#### Work instruction:
Return all entries word for word, but drop any images.

#### Supplied records:
- Opening Delimiter -
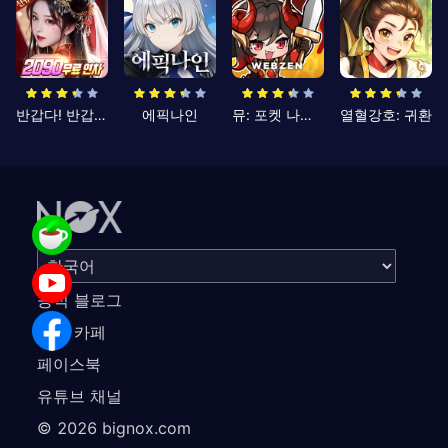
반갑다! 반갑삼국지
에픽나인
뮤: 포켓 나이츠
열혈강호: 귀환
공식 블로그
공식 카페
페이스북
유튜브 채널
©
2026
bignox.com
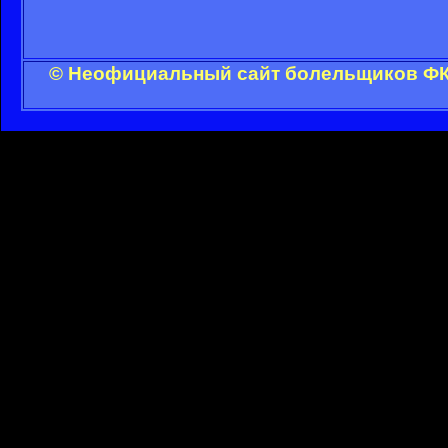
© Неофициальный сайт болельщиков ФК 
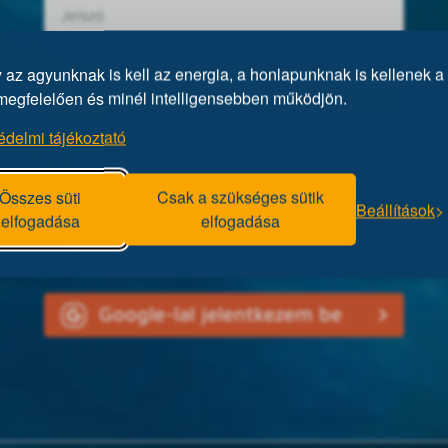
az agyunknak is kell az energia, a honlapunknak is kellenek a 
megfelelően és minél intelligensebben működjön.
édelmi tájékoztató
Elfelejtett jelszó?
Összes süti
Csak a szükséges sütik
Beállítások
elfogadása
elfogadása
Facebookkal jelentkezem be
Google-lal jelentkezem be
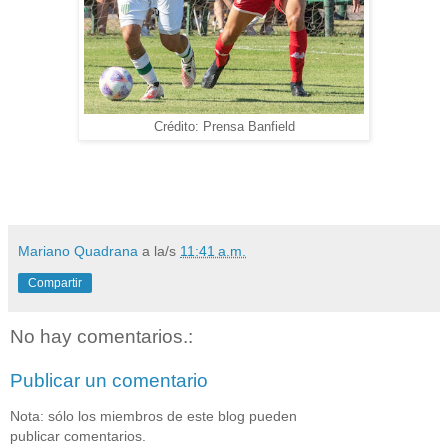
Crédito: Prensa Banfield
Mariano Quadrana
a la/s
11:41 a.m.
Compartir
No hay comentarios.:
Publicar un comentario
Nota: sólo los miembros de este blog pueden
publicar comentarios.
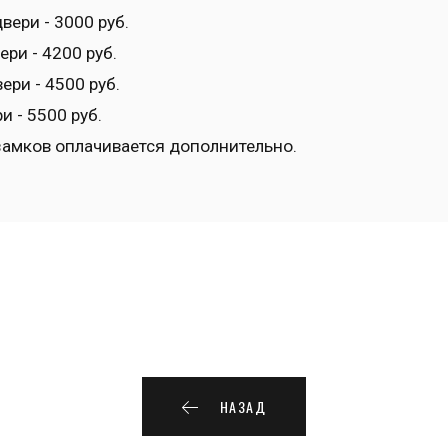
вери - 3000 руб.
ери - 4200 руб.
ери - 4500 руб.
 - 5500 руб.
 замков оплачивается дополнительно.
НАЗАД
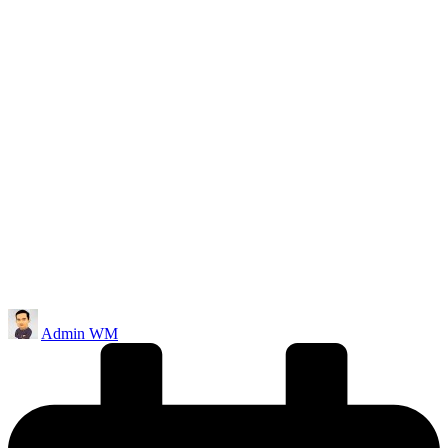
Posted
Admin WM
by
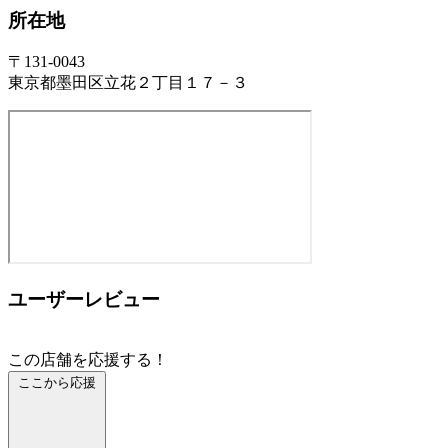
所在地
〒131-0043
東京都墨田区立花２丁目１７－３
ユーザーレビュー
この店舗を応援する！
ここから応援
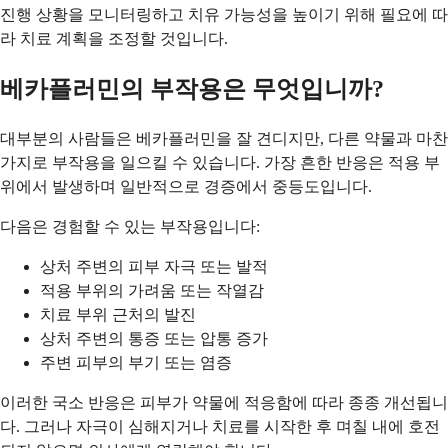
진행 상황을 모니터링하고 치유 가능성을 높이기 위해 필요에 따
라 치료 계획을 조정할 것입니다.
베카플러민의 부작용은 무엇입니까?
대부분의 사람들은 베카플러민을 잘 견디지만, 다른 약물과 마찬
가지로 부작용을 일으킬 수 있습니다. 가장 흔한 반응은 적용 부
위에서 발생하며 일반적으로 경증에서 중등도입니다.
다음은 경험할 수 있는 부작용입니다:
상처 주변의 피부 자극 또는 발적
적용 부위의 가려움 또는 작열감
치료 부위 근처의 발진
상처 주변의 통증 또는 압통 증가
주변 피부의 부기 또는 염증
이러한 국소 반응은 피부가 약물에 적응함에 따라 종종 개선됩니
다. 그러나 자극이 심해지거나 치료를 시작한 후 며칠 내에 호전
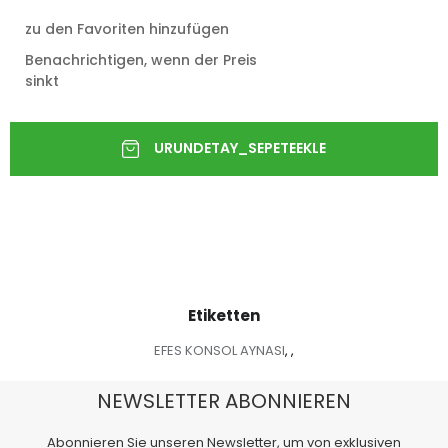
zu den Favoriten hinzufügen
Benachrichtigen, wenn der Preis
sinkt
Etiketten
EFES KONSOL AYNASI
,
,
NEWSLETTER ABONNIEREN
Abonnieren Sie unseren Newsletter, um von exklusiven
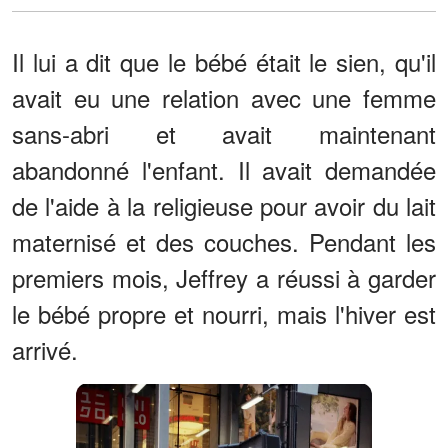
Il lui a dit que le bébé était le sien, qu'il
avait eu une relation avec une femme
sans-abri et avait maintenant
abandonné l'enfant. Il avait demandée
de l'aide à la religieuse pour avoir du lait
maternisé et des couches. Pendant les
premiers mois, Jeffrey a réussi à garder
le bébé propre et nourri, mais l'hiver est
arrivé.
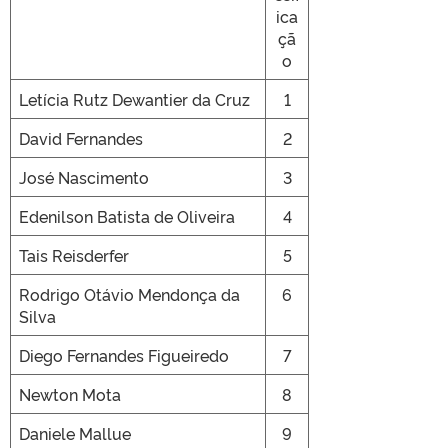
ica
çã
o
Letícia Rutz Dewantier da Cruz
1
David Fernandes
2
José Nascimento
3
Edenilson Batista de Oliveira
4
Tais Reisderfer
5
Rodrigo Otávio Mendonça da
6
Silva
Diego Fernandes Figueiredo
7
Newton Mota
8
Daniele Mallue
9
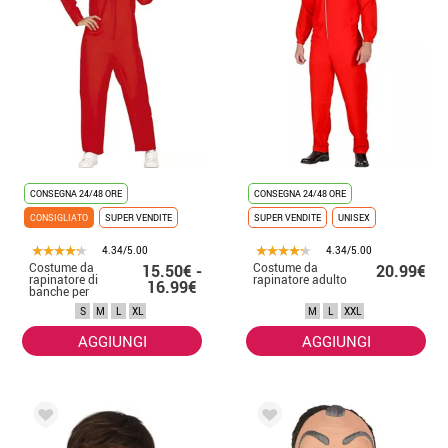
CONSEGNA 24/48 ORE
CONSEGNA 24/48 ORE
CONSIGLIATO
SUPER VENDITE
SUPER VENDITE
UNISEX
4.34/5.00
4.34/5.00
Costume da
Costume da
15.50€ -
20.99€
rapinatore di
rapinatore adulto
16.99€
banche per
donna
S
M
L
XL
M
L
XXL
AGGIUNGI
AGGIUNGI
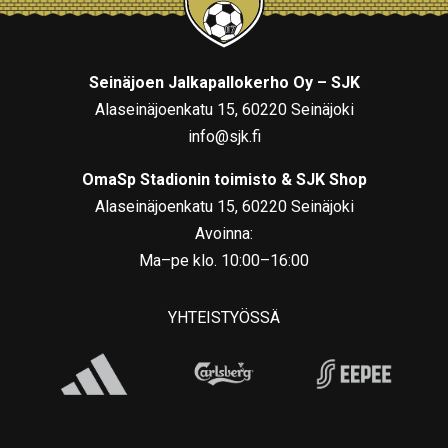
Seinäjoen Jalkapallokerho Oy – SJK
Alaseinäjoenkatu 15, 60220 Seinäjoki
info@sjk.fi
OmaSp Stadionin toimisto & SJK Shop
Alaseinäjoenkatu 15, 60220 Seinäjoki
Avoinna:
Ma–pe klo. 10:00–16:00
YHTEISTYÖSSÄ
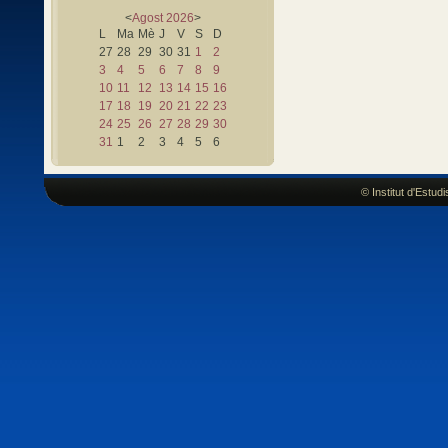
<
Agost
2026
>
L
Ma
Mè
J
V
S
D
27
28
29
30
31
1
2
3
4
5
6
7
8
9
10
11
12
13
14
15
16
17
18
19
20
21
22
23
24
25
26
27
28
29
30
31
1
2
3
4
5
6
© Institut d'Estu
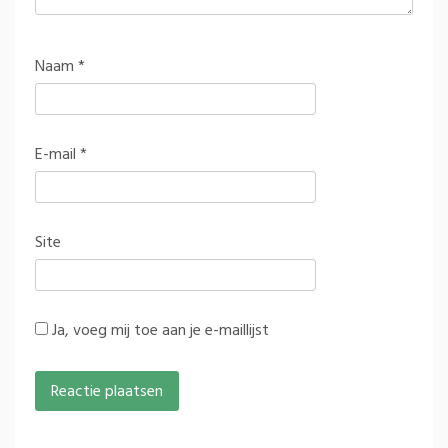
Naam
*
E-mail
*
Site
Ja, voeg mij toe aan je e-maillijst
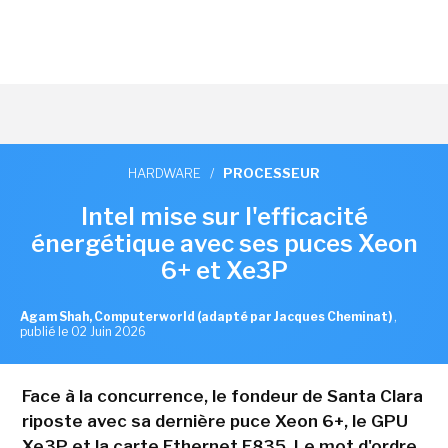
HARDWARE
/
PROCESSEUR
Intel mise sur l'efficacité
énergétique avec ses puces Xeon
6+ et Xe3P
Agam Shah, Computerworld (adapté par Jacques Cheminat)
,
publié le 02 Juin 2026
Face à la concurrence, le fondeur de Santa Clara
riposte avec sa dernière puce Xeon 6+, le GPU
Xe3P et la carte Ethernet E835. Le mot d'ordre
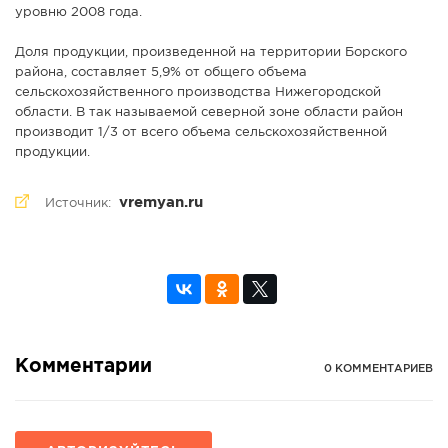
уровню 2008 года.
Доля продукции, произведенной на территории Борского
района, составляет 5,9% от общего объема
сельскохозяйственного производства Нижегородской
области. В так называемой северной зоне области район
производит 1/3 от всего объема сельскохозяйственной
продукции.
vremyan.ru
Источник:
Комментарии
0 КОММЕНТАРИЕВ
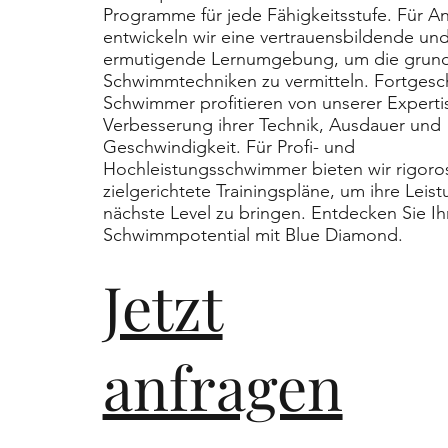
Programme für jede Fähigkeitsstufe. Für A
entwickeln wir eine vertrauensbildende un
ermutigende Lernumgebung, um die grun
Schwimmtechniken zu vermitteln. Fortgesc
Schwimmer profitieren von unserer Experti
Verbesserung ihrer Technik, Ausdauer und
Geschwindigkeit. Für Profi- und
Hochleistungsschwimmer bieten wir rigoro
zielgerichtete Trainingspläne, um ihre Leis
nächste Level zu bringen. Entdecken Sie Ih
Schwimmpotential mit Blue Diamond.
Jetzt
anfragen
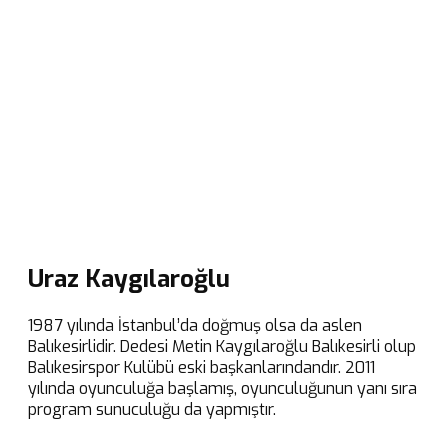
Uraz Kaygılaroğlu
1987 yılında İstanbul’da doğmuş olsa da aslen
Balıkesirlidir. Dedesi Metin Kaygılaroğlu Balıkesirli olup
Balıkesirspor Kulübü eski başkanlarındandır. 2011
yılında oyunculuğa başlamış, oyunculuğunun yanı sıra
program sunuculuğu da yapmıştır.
- Closing Delimiter -
#### Solution to the problem:
반갑다! 반갑삼국지
에픽나인
뮤: 포켓 나이츠
열혈강호: 귀환
공식 블로그
공식 카페
페이스북
유튜브 채널
©
2026
bignox.com
© Неофициальный сайт болельщиков ФК 
az agyunknak is kell az energia, a honlapunknak is kellenek a 
megfelelően és minél intelligensebben működjön.
édelmi tájékoztató
Elfelejtett jelszó?
Összes süti
Csak a szükséges sütik
Beállítások
elfogadása
elfogadása
Facebookkal jelentkezem be
Google-lal jelentkezem be
Crédito: Prensa Banfield
Mariano Quadrana
a la/s
11:41 a.m.
Compartir
No hay comentarios.:
Publicar un comentario
Nota: sólo los miembros de este blog pueden
publicar comentarios.
вери - 3000 руб.
ери - 4200 руб.
ери - 4500 руб.
 - 5500 руб.
 замков оплачивается дополнительно.
НАЗАД
Posted
Admin WM
by
所在地
〒131-0043
東京都墨田区立花２丁目１７－３
ユーザーレビュー
この店舗を応援する！
ここから応援
진행 상황을 모니터링하고 치유 가능성을 높이기 위해 필요에 따
라 치료 계획을 조정할 것입니다.
베카플러민의 부작용은 무엇입니까?
대부분의 사람들은 베카플러민을 잘 견디지만, 다른 약물과 마찬
가지로 부작용을 일으킬 수 있습니다. 가장 흔한 반응은 적용 부
위에서 발생하며 일반적으로 경증에서 중등도입니다.
다음은 경험할 수 있는 부작용입니다:
상처 주변의 피부 자극 또는 발적
적용 부위의 가려움 또는 작열감
치료 부위 근처의 발진
상처 주변의 통증 또는 압통 증가
주변 피부의 부기 또는 염증
이러한 국소 반응은 피부가 약물에 적응함에 따라 종종 개선됩니
다. 그러나 자극이 심해지거나 치료를 시작한 후 며칠 내에 호전
zu den Favoriten hinzufügen
Benachrichtigen, wenn der Preis
sinkt
Etiketten
EFES KONSOL AYNASI
,
,
NEWSLETTER ABONNIEREN
Abonnieren Sie unseren Newsletter, um von exklusiven
Il lui a dit que le bébé était le sien, qu'il
avait eu une relation avec une femme
sans-abri et avait maintenant
abandonné l'enfant. Il avait demandée
de l'aide à la religieuse pour avoir du lait
maternisé et des couches. Pendant les
premiers mois, Jeffrey a réussi à garder
le bébé propre et nourri, mais l'hiver est
arrivé.
ica
çã
o
Letícia Rutz Dewantier da Cruz
1
David Fernandes
2
José Nascimento
3
Edenilson Batista de Oliveira
4
Tais Reisderfer
5
Rodrigo Otávio Mendonça da
6
Silva
Diego Fernandes Figueiredo
7
Newton Mota
8
Daniele Mallue
9
CONSEGNA 24/48 ORE
CONSEGNA 24/48 ORE
CONSIGLIATO
SUPER VENDITE
SUPER VENDITE
UNISEX
4.34/5.00
4.34/5.00
Costume da
Costume da
15.50€ -
20.99€
rapinatore di
rapinatore adulto
16.99€
banche per
donna
S
M
L
XL
M
L
XXL
AGGIUNGI
AGGIUNGI
Seinäjoen Jalkapallokerho Oy – SJK
Alaseinäjoenkatu 15, 60220 Seinäjoki
info@sjk.fi
OmaSp Stadionin toimisto & SJK Shop
Alaseinäjoenkatu 15, 60220 Seinäjoki
Avoinna:
Ma–pe klo. 10:00–16:00
YHTEISTYÖSSÄ
<
Agost
2026
>
L
Ma
Mè
J
V
S
D
27
28
29
30
31
1
2
3
4
5
6
7
8
9
10
11
12
13
14
15
16
17
18
19
20
21
22
23
24
25
26
27
28
29
30
31
1
2
3
4
5
6
© Institut d'Estu
Naam
*
E-mail
*
Site
Ja, voeg mij toe aan je e-maillijst
HARDWARE
/
PROCESSEUR
Intel mise sur l'efficacité
énergétique avec ses puces Xeon
6+ et Xe3P
Agam Shah, Computerworld (adapté par Jacques Cheminat)
,
publié le 02 Juin 2026
Face à la concurrence, le fondeur de Santa Clara
riposte avec sa dernière puce Xeon 6+, le GPU
Xe3P et la carte Ethernet E835. Le mot d'ordre
уровню 2008 года.
Доля продукции, произведенной на территории Борского
района, составляет 5,9% от общего объема
сельскохозяйственного производства Нижегородской
области. В так называемой северной зоне области район
производит 1/3 от всего объема сельскохозяйственной
продукции.
vremyan.ru
Источник:
Комментарии
0 КОММЕНТАРИЕВ
Programme für jede Fähigkeitsstufe. Für A
entwickeln wir eine vertrauensbildende un
ermutigende Lernumgebung, um die grun
Schwimmtechniken zu vermitteln. Fortgesc
Schwimmer profitieren von unserer Experti
Verbesserung ihrer Technik, Ausdauer und
Geschwindigkeit. Für Profi- und
Hochleistungsschwimmer bieten wir rigoro
zielgerichtete Trainingspläne, um ihre Leis
nächste Level zu bringen. Entdecken Sie Ih
Schwimmpotential mit Blue Diamond.
Jetzt
anfragen
Uraz Kaygılaroğlu
1987 yılında İstanbul’da doğmuş olsa da aslen
Balıkesirlidir. Dedesi Metin Kaygılaroğlu Balıkesirli olup
Balıkesirspor Kulübü eski başkanlarındandır. 2011
yılında oyunculuğa başlamış, oyunculuğunun yanı sıra
program sunuculuğu da yapmıştır.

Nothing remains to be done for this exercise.